ThreeMammals / Ocelot

.NET API Gateway
https://www.nuget.org/packages/Ocelot
MIT License
8.31k stars 1.63k forks source link

Operating memory research #1839

Closed RaynaldM closed 6 months ago

RaynaldM commented 9 months ago

We regularly have a few Out Of Memory, which are very difficult to track down. We have found 2 probable causes. It's not much, but in a high-traffic context, small streams make big rivers.

Take a look at our PR to see the little fixes we've made.

But the hunt is not finish... 😃

raman-m commented 9 months ago

For more lucky hunting I would say you could add more logger points... I agree OOM problems cannot be detected easily now because Ocelot has no memory consuming monitor, indicators and memory events...
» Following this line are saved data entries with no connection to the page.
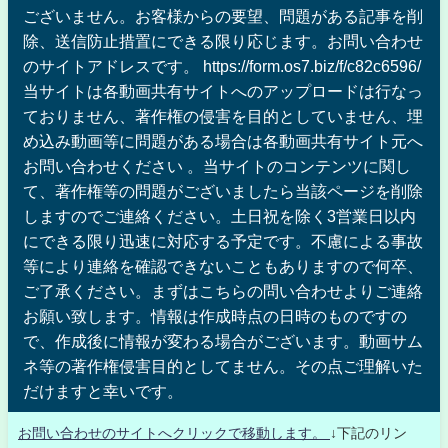
ございません。お客様からの要望、問題がある記事を削
除、送信防止措置にできる限り応じます。お問い合わせ
のサイトアドレスです。 https://form.os7.biz/f/c82c6596/
当サイトは各動画共有サイトへのアップロードは行なっ
ておりません、著作権の侵害を目的としていません、埋
め込み動画等に問題がある場合は各動画共有サイト元へ
お問い合わせください 。当サイトのコンテンツに関し
て、著作権等の問題がございましたら当該ページを削除
しますのでご連絡ください。土日祝を除く3営業日以内
にできる限り迅速に対応する予定です。不慮による事故
等により連絡を確認できないこともありますので何卒、
ご了承ください。まずはこちらの問い合わせよりご連絡
お願い致します。情報は作成時点の日時のものですの
で、作成後に情報が変わる場合がございます。動画サム
ネ等の著作権侵害目的としてません。その点ご理解いた
だけますと幸いです。
お問い合わせのサイトへクリックで移動します。
↓下記のリン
raman-m commented 9 months ago

@ggnaegi and @RaynaldM Any ideas on how to monitor such cases and memory management? Seems we need definitely to design some lite memory controller/monitor...
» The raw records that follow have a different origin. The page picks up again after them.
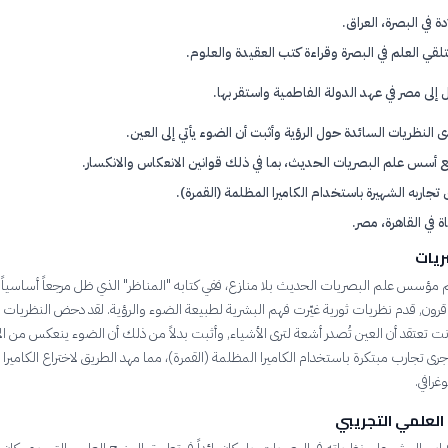
دة في البصرة، العراق.
بتلقي العلم في البصرة وقراءة كتب العقيدة والعلوم.
ل إلى مصر في عهد الدولة الفاطمية واستقر بها.
 النظريات السائدة حول الرؤية وأثبت أن الضوء يأتي إلى العين.
أسس علم البصريات الحديث، بما في ذلك قوانين الانعكاس والانكسار.
 تجاربه الشهيرة باستخدام الكاميرا المظلمة (القمرة).
ة في القاهرة، مصر.
ريات
يثم مؤسس علم البصريات الحديث بلا منازع، ففي كتابه "المناظر" الذي ظل مرجعاً أساسياً 
لغرب لمدة 7 قرون, قدم نظريات ثورية غيّرت فهم البشرية لطبيعة الضوء والرؤية. لقد دحض النظريات ا
انت تعتقد أن العين تُصدر أشعة لترى الأشياء, وأثبت بدلاً من ذلك أن الضوء ينعكس من ا
أجرى تجارب مبتكرة باستخدام الكاميرا المظلمة (القمرة)، مما مهد الطريق لاختراع الكاميرا 
غرافي.
 العلمي التجريبي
ggnaegi commented 9 months ago

@ggnaegi and @RaynaldM Any ideas on how to monitor such cases and memory management? Seems we need definitely to design some lite memory controller/monitor...

Metrics?

raman-m commented 9 months ago

Does our lovely Bla-bla gateway have some metrics/indicators or monitoring features? We could start from general metrics for memory consumption, but I'm afraid that will be not easy... Seems it requires a refactoring of all Ocelot core... 🤔 I believe for the first time we can read consumed memory on app domain level... That should be enough... More precise metrics/indicators require big refactoring road/milestone...

RaynaldM commented 9 months ago

Our experience with metrics is currently limited to measuring response times, the number of active requests (requests but not yet responses), the number of requests per second and error counts. As far as OOMs are concerned, we see them in the logs, but with a slight delay, and it's quite difficult to trace the thread of events that generated them. In many cases, an OOM is triggered on a method, but it is merely the victim of a leak elsewhere. And to top it all off, OOMs happen quite randomly. I think it's better to concentrate on improving Ocelot gently and punctually, whenever we recognize a problematic piece of code (and there really are lots of places where we can improve it).

RaynaldM commented 9 months ago

As you can see, memory consumption varies greatly from pod to pod, due to the diversity of operations to be carried out.

image

It varies from 150 MB to 1.2 GB.

ks1990cn commented 9 months ago

@RaynaldM Intresting, how you are measuring these graphs? Is it something on Production with azure/aws, which tool it is?

What about just finding through visual studio profilers, is it effective enough (Cause it will not be able to replicate high traffic cases)?

Just gone through statement and trying to understand, what approach you are following.

https://learn.microsoft.com/en-us/visualstudio/profiling/profiling-feature-tour?view=vs-2022

ks1990cn commented 9 months ago
image

Here we can see from 50s to 1:40min we got 2 times allocations, one before GC and after GC. This is done with 100 Virtual Users load for 5 mins. We can through VS revisit our codes where it makes more allocations?

ks1990cn commented 8 months ago

.Net 8 have new feature for realtime GC monitoring,.Net Aspire.

https://learn.microsoft.com/en-us/dotnet/aspire/get-started/aspire-overview https://www.youtube.com/watch?v=DORZA_S7f9w https://github.com/dotnet/eShop

Can we give user option to integrate?

raman-m commented 6 months ago

But the hunt is not finish... 😃

@RaynaldM @ggnaegi Do we need to hunt more?

ggnaegi commented 6 months ago

@raman-m @RaynaldM We should try to improve the overall application performance, but the last changes had a big impact on OOMs. I think this issue isn't specific enough, maybe we should convert it to a discussion?